- Starring: Meghan Jadhav Kritika Sharma
- Opening theme: Jai Shri Krishna, jai shri.....
- Country of origin: India
- Original language: Hindi
- No. of seasons: 1
- No. of episodes: 285

Production
- Running time: 20 minutes
- Production companies: Sagar Pictures Colosceum Media Pvt Ltd

Original release
- Network: Colors TV
- Release: 21 July 2008 – 15 September 2009

Related
- Shri Krishna (1993 TV series)

= Jai Shri Krishna (TV series) =

2008 Indian drama TV series

Jai Shri Krishna is an Indian drama television series produced by Sagar Pictures, which aired on Colors TV from 21 July 2008 to 15 September 2009.
It is the remake of Ramanand Sagar's successful show Sri Krishna and was handled by his son Moti Sagar of Sagar Pictures.
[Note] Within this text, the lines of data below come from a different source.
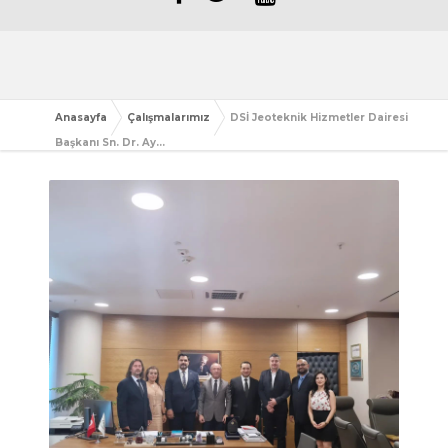
Anasayfa
Çalışmalarımız
DSİ Jeoteknik Hizmetler Dairesi
Başkanı Sn. Dr. Ay...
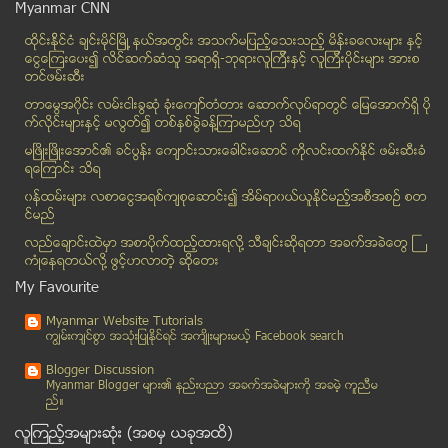
Myanmar CNN
မန္းရတနာပုံ ပုဂၢလိက ေလေၾကာင္းလိုင္း ပ်ံသန္း ေျပးဆြ...
ထိုင္းနို္င္ငံ ခ်င္းမိုင္ျမိဳ ့နယ္အတြင္း အသက္မျပည့္ေသးသည့္ မိန္းခေလးမ်ား နွင့္
ရာႏႈန္းျပည့္ ေအာင္ျမင္ျခင္း မရွိသည့္ ထိုင္းေ႐ြးေကာ...
ေငြေၾကးေပး၍ လိင္ဆက္ဆံသူ အရာရွိ-ဘုရားလူၾကီးနွင့္ လူၾကီးပိုင္းမ်ား အားစ
အရြယ္တင္ ႏုပ်ဳိလိုသူတိုင္း ညဘက္လုပ္သင့္သည့္ အသားအေ...
တင္ဖမ္းဆီး
ဆိုေတးပါဝင္သီဆုိသ႐ုပ္ေဆာင္ထားတဲ့ Hello Music Thing...
တာေမြအ၀ိုင္း လမ္းငါးခြဆံု ခံုးေက်ာ္တံတား ေဆာက္လုပ္ရာတြင္ ေျမေအာက္ရွိ ပို
သနပ္ခါးဇာတ္ကားနဲ႔ ပတ္သက္ၿပီး ပရိသတ္ရဲ႕ ေဝဖန္မႈ ကုိ...
က္လိုင္းမ်ားႏွင့္ မလြတ္၍ တစ္ႏွစ္ခြဲခန္႔ၾကာမည္ဟု သိရ
သေဘၤာေပၚတြင္ ဘိလပ္ေျမအိတ္မ်ားၿပိဳက်ပိမိ၍ အလုပ္သမား...
မၿဖိဳးၿဖိဳးေအာင္၏ ခင္ပြန္း ေက်ာင္းသားေခါင္းေဆာင္ ကိုလင္းထက္ႏိုင္ ဖမ္းဆီးခံ
ရေၾကာင္း သိရ
အမည္မသိ ခရီးသည္မွ ခၽြန္ထက္ေသာအရာျဖင့္ထိုးခဲ့၍ ဆိုင...
၀န္ထမ္းမ်ား လစာေငြအရစ္က်စုေဆာင္း၍ အိမ္ရာ၀ယ္ယူႏုိင္မည့္အစီအစဥ္ စတ
ဖုန္းေျပာေနသူထံမွ ဖုန္းကိုလုယူထြက္ေျပးသူအား ဖမ္းဆီ...
င္မည္
တန္ဖိုးနည္းအိမ္ရာ တိုက္ခန္းမ်ားရရွိမည္ဟုေျပာဆိုကာ ...
လည္ေခ်ာင္းထဲမွာ အစာပိုက္ထည့္ထားရလုိ႔ သီခ်င္းဆုိရတာ အခက္အခဲေတြ ႀ
စစ္ေတြတြင္ ျပည္သူ ၃၀၀၀ ခန္႕က White card ကိုင္ေဆာင္...
ကံဳေနရတယ္လို႔ ဖြင့္ဟလာတဲ့ ဆုိေတး
၁၅၀၀ တန္ဖုန္းမ်ား စတင္အသံုးျပဳရန္ ရက္လြန္ခဲ့ပါက ျပ...
My Favourite
တယ္လီေနာက ၀န္ေဆာင္မႈ ေပးမည့္ မိုဘိုင္းဆင္းမ္ကတ္တြင...
Myanmar Website Tutorials
ထမင္းမခ်က္သည့္ ေယာက်္ားကို မိန္းမျဖစ္သူက ဓါးမျဖင့္...
ကၽြမ္းက်င္စြာ အသုံးျပဳႏုိင္ရင္ အက်ိဳးမ်ားမယ့္ Facebook search
Media 7 မွ ႐ိုက္ကူးမည့္ဇာတ္ကားတြင္ ပအို၀္းတိုင္းရင...
Blogger Discussion
ေယာက္်ားယူရမည္စုိး၍ ေသေၾကာင္းႀကံအဆိပ္ေသာက္
Myanmar Blogger မ်ား၏ နည္းပညာ အခက္အခဲမ်ားကုိ အခမဲ့ ကူညီမ
ည္။
ပါးရိုက္ခံရန္ ဆႏၵျပပြဲျပဳလုပ္
လူၾကည့္အမ်ားဆုံး (အစမွ ယခုအထိ)
အုန္းဖ်န္ ဒုကၡသည္စခန္း မီးေလာင္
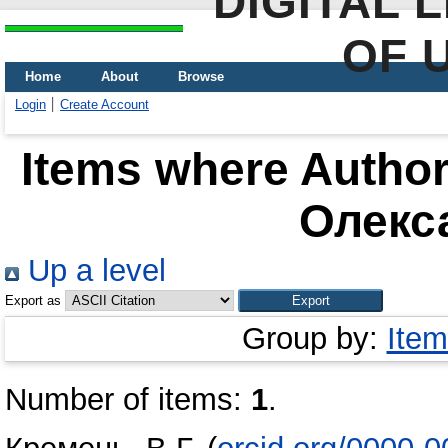
DIGITAL 
OF 
Home
About
Browse
Login
Create Account
Items where Author 
Олекс
Up a level
Export as
Group by:
Item
Number of items:
1
.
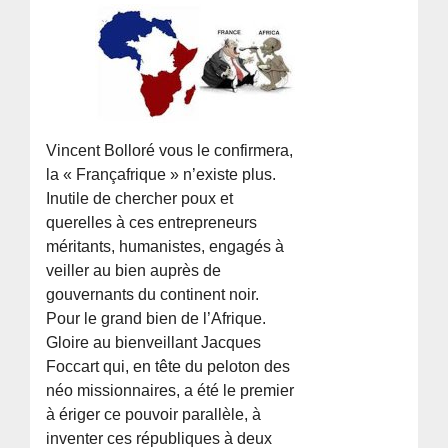
Vincent Bolloré vous le confirmera,
la « Françafrique » n’existe plus.
Inutile de chercher poux et
querelles à ces entrepreneurs
méritants, humanistes, engagés à
veiller au bien auprès de
gouvernants du continent noir.
Pour le grand bien de l’Afrique.
Gloire au bienveillant Jacques
Foccart qui, en tête du peloton des
néo missionnaires, a été le premier
à ériger ce pouvoir parallèle, à
inventer ces républiques à deux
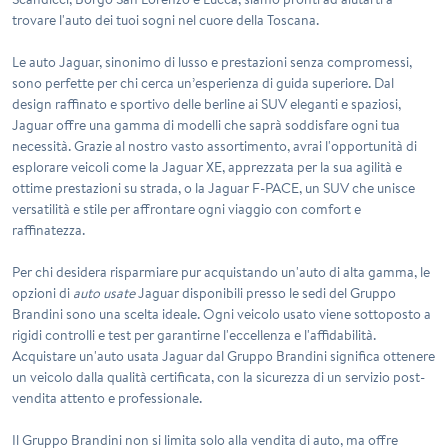
trovare l'auto dei tuoi sogni nel cuore della Toscana.
Le auto Jaguar, sinonimo di lusso e prestazioni senza compromessi,
sono perfette per chi cerca un’esperienza di guida superiore. Dal
design raffinato e sportivo delle berline ai SUV eleganti e spaziosi,
Jaguar offre una gamma di modelli che saprà soddisfare ogni tua
necessità. Grazie al nostro vasto assortimento, avrai l'opportunità di
esplorare veicoli come la Jaguar XE, apprezzata per la sua agilità e
ottime prestazioni su strada, o la Jaguar F-PACE, un SUV che unisce
versatilità e stile per affrontare ogni viaggio con comfort e
raffinatezza.
Per chi desidera risparmiare pur acquistando un'auto di alta gamma, le
opzioni di
auto usate
Jaguar disponibili presso le sedi del Gruppo
Brandini sono una scelta ideale. Ogni veicolo usato viene sottoposto a
rigidi controlli e test per garantirne l'eccellenza e l'affidabilità.
Acquistare un'auto usata Jaguar dal Gruppo Brandini significa ottenere
un veicolo dalla qualità certificata, con la sicurezza di un servizio post-
vendita attento e professionale.
Il Gruppo Brandini non si limita solo alla vendita di auto, ma offre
It is based on Mahabharata, Harivamsa, Bhagavata Purana, and the Vishnu Purana.

== Plot ==
Jai Shri Krishna tells the story of the Bhagavan Vishnu's avatar, Shree Krishna. The story takes place in India, covering cities like Gokhul, Mathura, Hastinapur, and Dawaraka. It shows the different leelas, or stories, of Shree Krishna from his birth, childhood, teenage years, and time as prince of Mathura and prince of Dwarka.

The program touched on many different aspects of his life, through the retelling of the leelas, it is told that he was known as Makhan Chor (butter thief) and of his eternal friendship with Sudama as a good example of true friendship. Other aspects include some of his adventures, such as when he killed the demon queen Putana and tamed the venomous serpent Kaliya. Yet another amazing story was how as a little boy he showed the entire universe in his open mouth to his foster Mother, Yashoda.

As a teenager he shared a divine relationship with Radha who was considered a form of goddess lakshmi. His dance with the Gopis (milkmaids) of Vrindavana became known as the Rasa lila. Later, when he became a fully grown man, the series tells about how he slayed his evil uncle, Kans (although, in the actual tales, Krishna was much younger when he slayed his uncle – he may have been as young as 12 years old).

After becoming a prince, Krishna married Rukmini, believed to be forms of the goddess Lakshmi, who is the consort of Vishnu.

The series portrays Lord Shree Krishna as the perfect son, husband, brother, friend, king and lover of many. The show followed every aspect of Lord Krishna's life up until Lord Krishna's teenage years.

== Cast ==

| Actor/Actress | Role |
|---|---|
| Meghan Jadhav | Krishna, Paundraka Vasudeva |
| Kritika Sharma | Radha Rani |
| Dhriti Bhatia | Krishna (Child) |
| Pinky Rajput | Krishna (Child) |
| Virti Vaghani | Radha (Child) |
| Kunal Gaud | Krishna (Young) |
| Aditi Sajwan | Yashoda |
| Zeb Khan | Nand / Nandrai / Nandraiji |
| Ashhcharrya Shetty | Rohini |
| Saurabh Raj Jain | Lord Vishnu, Vishvarupa |
| Tarun Khanna | Hanuman ji |
| Payel de | Maa Lalitha Tripura Sundari, Mahakali |
| Arpit Ranka | Kamadeva, Pradyumna, Bhandasur |
| Rudrajit Mukhrajee | Lord Shiva, Kameshvar |
| Yogesh Mahajan Marathi | Vasudeva ji |
| Priyanka Tiwari | Devki |
| Nitin Prabhat | Balram |
| Raj Premi | Kans |
| Prachee Pathak | Keshni |
| Ram Awana | Chanur |
| Shahab Khan | Acharya Garg Rishi |

==Broadcast==
A shortened version for kids also aired on Nickelodeon India in 2009. A new character of "Grandmother" was added to narrate the series.